▶ **Source data**:
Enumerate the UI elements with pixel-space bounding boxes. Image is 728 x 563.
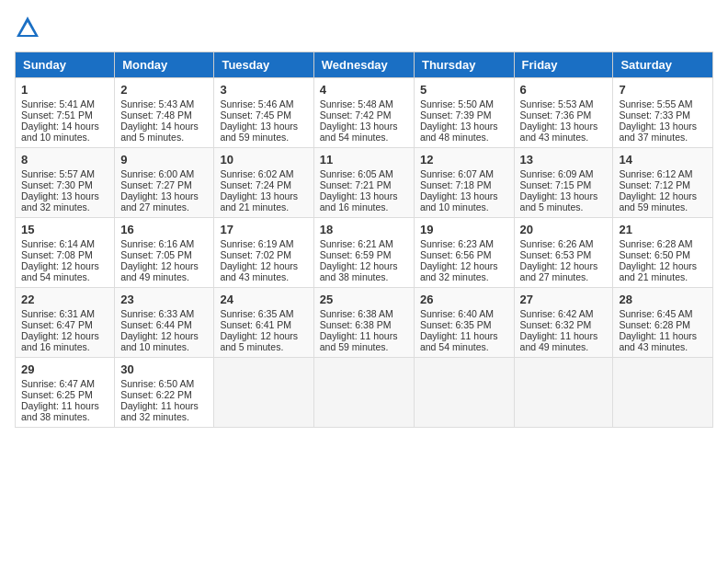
sunset-text: Sunset: 6:59 PM [320,249,392,260]
sunset-text: Sunset: 7:30 PM [21,179,93,190]
sunset-text: Sunset: 7:27 PM [120,179,192,190]
daylight-text: Daylight: 12 hours and 54 minutes. [21,260,99,282]
day-number: 2 [120,83,208,97]
sunrise-text: Sunrise: 6:16 AM [120,238,194,249]
sunset-text: Sunset: 6:38 PM [320,319,392,330]
sunset-text: Sunset: 7:51 PM [21,109,93,121]
daylight-text: Daylight: 12 hours and 27 minutes. [520,260,598,282]
daylight-text: Daylight: 12 hours and 5 minutes. [220,330,298,352]
day-number: 14 [619,153,707,167]
sunset-text: Sunset: 6:53 PM [520,249,592,260]
sunrise-text: Sunrise: 5:55 AM [619,98,692,109]
day-number: 1 [21,83,108,97]
day-number: 23 [120,293,208,306]
day-number: 29 [21,362,108,376]
sunrise-text: Sunrise: 6:07 AM [420,168,494,179]
table-row [613,358,713,428]
day-number: 5 [420,83,508,97]
table-row: 9Sunrise: 6:00 AMSunset: 7:27 PMDaylight… [115,148,214,218]
calendar-table: Sunday Monday Tuesday Wednesday Thursday… [15,52,713,428]
day-number: 21 [619,223,707,236]
sunset-text: Sunset: 6:22 PM [120,389,192,400]
sunset-text: Sunset: 6:50 PM [619,249,690,260]
day-number: 19 [420,223,508,236]
sunset-text: Sunset: 7:45 PM [220,109,291,121]
daylight-text: Daylight: 11 hours and 49 minutes. [520,330,598,352]
table-row [514,358,613,428]
sunrise-text: Sunrise: 6:19 AM [220,238,293,249]
col-wednesday: Wednesday [313,52,414,78]
sunset-text: Sunset: 6:25 PM [21,389,93,400]
daylight-text: Daylight: 12 hours and 43 minutes. [220,260,298,282]
table-row: 20Sunrise: 6:26 AMSunset: 6:53 PMDayligh… [514,218,613,288]
sunrise-text: Sunrise: 6:42 AM [520,308,594,319]
daylight-text: Daylight: 12 hours and 21 minutes. [619,260,697,282]
sunrise-text: Sunrise: 5:41 AM [21,98,95,109]
sunset-text: Sunset: 7:02 PM [220,249,291,260]
sunset-text: Sunset: 6:35 PM [420,319,492,330]
col-thursday: Thursday [414,52,514,78]
sunrise-text: Sunrise: 6:09 AM [520,168,594,179]
sunrise-text: Sunrise: 6:12 AM [619,168,692,179]
day-number: 17 [220,223,307,236]
daylight-text: Daylight: 11 hours and 38 minutes. [21,400,99,422]
sunset-text: Sunset: 7:24 PM [220,179,291,190]
sunrise-text: Sunrise: 6:23 AM [420,238,494,249]
table-row: 28Sunrise: 6:45 AMSunset: 6:28 PMDayligh… [613,288,713,358]
sunrise-text: Sunrise: 5:46 AM [220,98,293,109]
sunrise-text: Sunrise: 6:50 AM [120,378,194,389]
daylight-text: Daylight: 13 hours and 54 minutes. [320,121,398,143]
sunrise-text: Sunrise: 6:35 AM [220,308,293,319]
table-row: 30Sunrise: 6:50 AMSunset: 6:22 PMDayligh… [115,358,214,428]
sunset-text: Sunset: 7:15 PM [520,179,592,190]
sunset-text: Sunset: 6:41 PM [220,319,291,330]
col-sunday: Sunday [16,52,115,78]
daylight-text: Daylight: 12 hours and 10 minutes. [120,330,199,352]
day-number: 6 [520,83,608,97]
sunset-text: Sunset: 6:47 PM [21,319,93,330]
table-row: 22Sunrise: 6:31 AMSunset: 6:47 PMDayligh… [16,288,115,358]
table-row: 8Sunrise: 5:57 AMSunset: 7:30 PMDaylight… [16,148,115,218]
daylight-text: Daylight: 13 hours and 48 minutes. [420,121,498,143]
logo [15,15,42,40]
table-row: 12Sunrise: 6:07 AMSunset: 7:18 PMDayligh… [414,148,514,218]
sunset-text: Sunset: 7:48 PM [120,109,192,121]
table-row: 4Sunrise: 5:48 AMSunset: 7:42 PMDaylight… [313,78,414,148]
table-row: 13Sunrise: 6:09 AMSunset: 7:15 PMDayligh… [514,148,613,218]
table-row: 1Sunrise: 5:41 AMSunset: 7:51 PMDaylight… [16,78,115,148]
daylight-text: Daylight: 14 hours and 10 minutes. [21,121,99,143]
col-saturday: Saturday [613,52,713,78]
daylight-text: Daylight: 11 hours and 43 minutes. [619,330,697,352]
table-row: 18Sunrise: 6:21 AMSunset: 6:59 PMDayligh… [313,218,414,288]
daylight-text: Daylight: 12 hours and 59 minutes. [619,190,697,213]
table-row: 16Sunrise: 6:16 AMSunset: 7:05 PMDayligh… [115,218,214,288]
sunset-text: Sunset: 7:08 PM [21,249,93,260]
table-row: 19Sunrise: 6:23 AMSunset: 6:56 PMDayligh… [414,218,514,288]
table-row: 7Sunrise: 5:55 AMSunset: 7:33 PMDaylight… [613,78,713,148]
day-number: 15 [21,223,108,236]
sunset-text: Sunset: 7:39 PM [420,109,492,121]
table-row: 11Sunrise: 6:05 AMSunset: 7:21 PMDayligh… [313,148,414,218]
sunset-text: Sunset: 7:21 PM [320,179,392,190]
table-row: 5Sunrise: 5:50 AMSunset: 7:39 PMDaylight… [414,78,514,148]
sunrise-text: Sunrise: 5:48 AM [320,98,393,109]
sunrise-text: Sunrise: 6:40 AM [420,308,494,319]
sunrise-text: Sunrise: 6:45 AM [619,308,692,319]
sunset-text: Sunset: 7:42 PM [320,109,392,121]
table-row: 2Sunrise: 5:43 AMSunset: 7:48 PMDaylight… [115,78,214,148]
sunset-text: Sunset: 6:32 PM [520,319,592,330]
day-number: 7 [619,83,707,97]
col-monday: Monday [115,52,214,78]
day-number: 8 [21,153,108,167]
daylight-text: Daylight: 13 hours and 32 minutes. [21,190,99,213]
sunrise-text: Sunrise: 6:02 AM [220,168,293,179]
daylight-text: Daylight: 13 hours and 27 minutes. [120,190,199,213]
col-friday: Friday [514,52,613,78]
day-number: 13 [520,153,608,167]
daylight-text: Daylight: 13 hours and 43 minutes. [520,121,598,143]
daylight-text: Daylight: 14 hours and 5 minutes. [120,121,199,143]
day-number: 4 [320,83,408,97]
day-number: 26 [420,293,508,306]
table-row: 6Sunrise: 5:53 AMSunset: 7:36 PMDaylight… [514,78,613,148]
day-number: 16 [120,223,208,236]
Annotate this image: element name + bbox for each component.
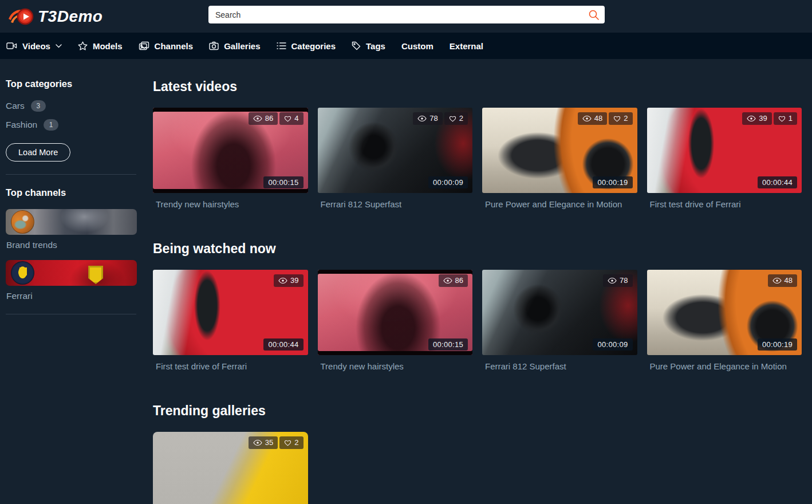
- duration-badge: 00:00:15: [263, 176, 303, 188]
- nav-item-videos[interactable]: Videos: [6, 41, 62, 51]
- likes-badge: 1: [774, 112, 797, 125]
- logo-text: T3Demo: [38, 7, 103, 26]
- video-card[interactable]: 39 00:00:44 First test drive of Ferrari: [153, 270, 308, 371]
- category-label: Fashion: [6, 120, 37, 130]
- nav-item-tags[interactable]: Tags: [352, 41, 385, 51]
- section-title: Being watched now: [153, 241, 802, 257]
- video-title[interactable]: Ferrari 812 Superfast: [321, 199, 473, 209]
- video-thumbnail[interactable]: 39 00:00:44: [153, 270, 308, 355]
- load-more-button[interactable]: Load More: [6, 143, 70, 162]
- sidebar-divider: [6, 174, 136, 175]
- views-badge: 35: [249, 436, 278, 449]
- duration-badge: 00:00:09: [593, 338, 632, 351]
- nav-label: Categories: [291, 41, 336, 51]
- search-input[interactable]: [208, 6, 605, 23]
- video-title[interactable]: Trendy new hairstyles: [156, 199, 308, 209]
- category-count-badge: 1: [44, 119, 58, 131]
- star-icon: [78, 41, 88, 51]
- section-title: Latest videos: [153, 79, 802, 94]
- section-being-watched: Being watched now 39 00:00:44 First test…: [153, 241, 802, 371]
- views-badge: 78: [413, 112, 442, 125]
- video-title[interactable]: Trendy new hairstyles: [321, 361, 473, 371]
- section-trending-galleries: Trending galleries 35 2: [153, 403, 802, 504]
- likes-badge: 4: [279, 112, 303, 125]
- video-card[interactable]: 78 2 00:00:09 Ferrari 812 Superfast: [318, 108, 473, 209]
- main-navigation: Videos Models Channels Galleries Categor…: [0, 33, 812, 59]
- section-title: Trending galleries: [153, 403, 802, 419]
- video-thumbnail[interactable]: 78 00:00:09: [482, 270, 637, 355]
- sidebar-item-cars[interactable]: Cars 3: [6, 100, 136, 112]
- nav-label: Videos: [22, 41, 50, 51]
- video-title[interactable]: First test drive of Ferrari: [156, 361, 308, 371]
- gallery-thumbnail[interactable]: 35 2: [153, 432, 308, 504]
- video-card[interactable]: 78 00:00:09 Ferrari 812 Superfast: [482, 270, 637, 371]
- nav-item-custom[interactable]: Custom: [401, 41, 433, 51]
- duration-badge: 00:00:19: [593, 176, 632, 188]
- category-label: Cars: [6, 101, 25, 111]
- chevron-down-icon: [56, 44, 62, 48]
- sidebar: Top categories Cars 3 Fashion 1 Load Mor…: [0, 59, 143, 504]
- nav-label: Galleries: [224, 41, 260, 51]
- nav-item-models[interactable]: Models: [78, 41, 123, 51]
- video-card[interactable]: 86 00:00:15 Trendy new hairstyles: [318, 270, 473, 371]
- channels-icon: [139, 41, 149, 50]
- video-card[interactable]: 86 4 00:00:15 Trendy new hairstyles: [153, 108, 308, 209]
- search-icon[interactable]: [588, 9, 600, 21]
- video-thumbnail[interactable]: 86 4 00:00:15: [153, 108, 308, 193]
- nav-label: Tags: [366, 41, 385, 51]
- likes-badge: 2: [609, 112, 632, 125]
- ferrari-shield-icon: [88, 266, 103, 284]
- nav-item-galleries[interactable]: Galleries: [209, 41, 260, 51]
- channel-name[interactable]: Ferrari: [6, 291, 136, 301]
- duration-badge: 00:00:44: [758, 176, 797, 188]
- list-icon: [277, 42, 286, 50]
- likes-badge: 2: [444, 112, 468, 125]
- video-card[interactable]: 39 1 00:00:44 First test drive of Ferrar…: [647, 108, 802, 209]
- nav-item-channels[interactable]: Channels: [139, 41, 194, 51]
- video-card[interactable]: 48 00:00:19 Pure Power and Elegance in M…: [647, 270, 802, 371]
- channel-avatar: [11, 261, 34, 285]
- nav-label: Channels: [155, 41, 194, 51]
- top-channels-heading: Top channels: [6, 187, 136, 198]
- sidebar-divider: [6, 314, 136, 314]
- nav-label: External: [450, 41, 483, 51]
- likes-badge: 2: [279, 436, 303, 449]
- duration-badge: 00:00:44: [263, 338, 303, 351]
- video-card[interactable]: 48 2 00:00:19 Pure Power and Elegance in…: [482, 108, 637, 209]
- views-badge: 39: [274, 274, 303, 287]
- video-title[interactable]: Pure Power and Elegance in Motion: [485, 199, 637, 209]
- search-bar: [208, 6, 605, 23]
- video-thumbnail[interactable]: 78 2 00:00:09: [318, 108, 473, 193]
- logo-flame-play-icon: [7, 6, 34, 27]
- video-title[interactable]: First test drive of Ferrari: [650, 199, 802, 209]
- channel-card-brand-trends[interactable]: Brand trends: [6, 209, 136, 250]
- nav-item-categories[interactable]: Categories: [277, 41, 336, 51]
- nav-label: Models: [93, 41, 123, 51]
- main-content: Latest videos 86 4: [143, 59, 812, 504]
- video-thumbnail[interactable]: 48 2 00:00:19: [482, 108, 637, 193]
- sidebar-item-fashion[interactable]: Fashion 1: [6, 119, 136, 131]
- nav-label: Custom: [401, 41, 433, 51]
- camera-icon: [209, 41, 219, 50]
- video-title[interactable]: Ferrari 812 Superfast: [485, 361, 637, 371]
- views-badge: 48: [768, 274, 797, 287]
- video-thumbnail[interactable]: 39 1 00:00:44: [647, 108, 802, 193]
- video-thumbnail[interactable]: 48 00:00:19: [647, 270, 802, 355]
- section-latest-videos: Latest videos 86 4: [153, 79, 802, 209]
- channel-name[interactable]: Brand trends: [6, 240, 136, 250]
- views-badge: 86: [249, 112, 278, 125]
- nav-item-external[interactable]: External: [450, 41, 483, 51]
- video-title[interactable]: Pure Power and Elegance in Motion: [650, 361, 802, 371]
- channel-avatar: [11, 210, 34, 234]
- views-badge: 48: [578, 112, 607, 125]
- channel-card-ferrari[interactable]: Ferrari: [6, 260, 136, 301]
- site-logo[interactable]: T3Demo: [7, 6, 103, 27]
- video-camera-icon: [6, 41, 17, 50]
- views-badge: 78: [603, 274, 632, 287]
- duration-badge: 00:00:15: [428, 338, 468, 351]
- views-badge: 39: [742, 112, 771, 125]
- duration-badge: 00:00:19: [758, 338, 797, 351]
- category-count-badge: 3: [31, 100, 46, 112]
- video-thumbnail[interactable]: 86 00:00:15: [318, 270, 473, 355]
- gallery-card[interactable]: 35 2: [153, 432, 308, 504]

▶ **What needs to be done**: Count lines above containing "icon" and report only the total.

▶ **Expected answer**: 9